• _DATA FOR THIS TASK_:
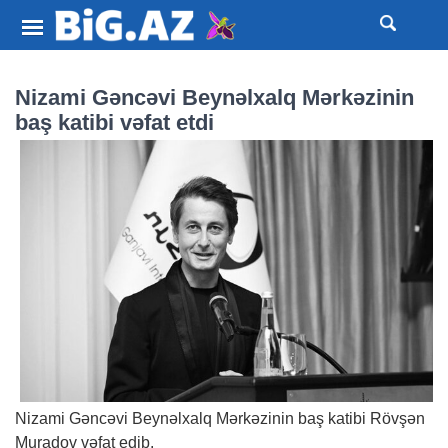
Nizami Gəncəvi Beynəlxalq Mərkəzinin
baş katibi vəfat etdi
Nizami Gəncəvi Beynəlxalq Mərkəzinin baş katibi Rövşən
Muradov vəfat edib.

* * *

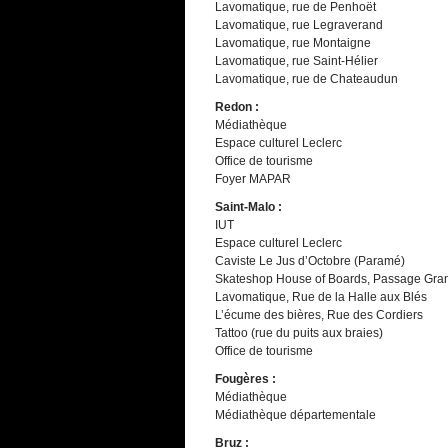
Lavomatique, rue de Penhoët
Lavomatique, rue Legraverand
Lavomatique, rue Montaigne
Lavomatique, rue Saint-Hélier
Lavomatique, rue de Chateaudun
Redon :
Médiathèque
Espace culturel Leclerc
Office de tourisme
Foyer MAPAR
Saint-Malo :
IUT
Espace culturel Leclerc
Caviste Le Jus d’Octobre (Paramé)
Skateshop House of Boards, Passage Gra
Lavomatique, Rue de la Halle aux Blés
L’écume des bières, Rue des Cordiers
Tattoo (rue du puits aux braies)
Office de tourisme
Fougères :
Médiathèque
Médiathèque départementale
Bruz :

---

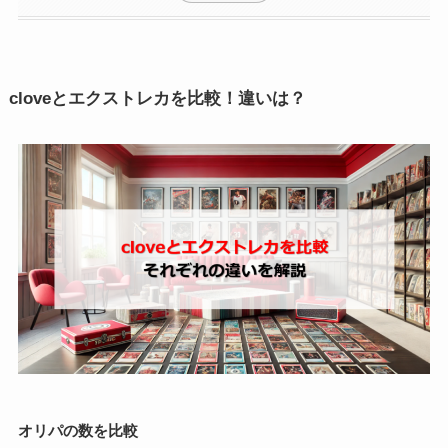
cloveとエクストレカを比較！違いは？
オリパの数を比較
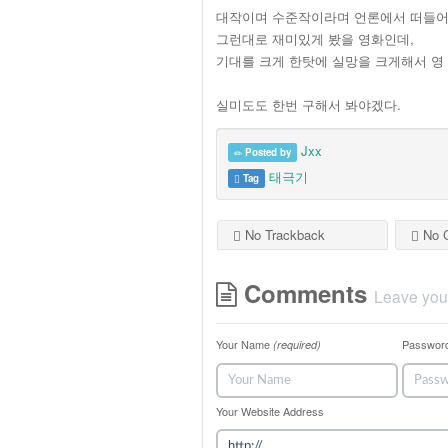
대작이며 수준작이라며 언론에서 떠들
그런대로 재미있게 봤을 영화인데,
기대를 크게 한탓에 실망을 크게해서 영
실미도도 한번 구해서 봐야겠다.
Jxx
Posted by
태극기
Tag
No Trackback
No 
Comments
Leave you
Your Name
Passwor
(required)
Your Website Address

• _WORK TASK_: The required output is a copy of each line in the records where the string "Nizami" occurs.

• _ANSWER TO THIS PROBLEM_:
Nizami Gəncəvi Beynəlxalq Mərkəzinin
Nizami Gəncəvi Beynəlxalq Mərkəzinin baş katibi Rövşən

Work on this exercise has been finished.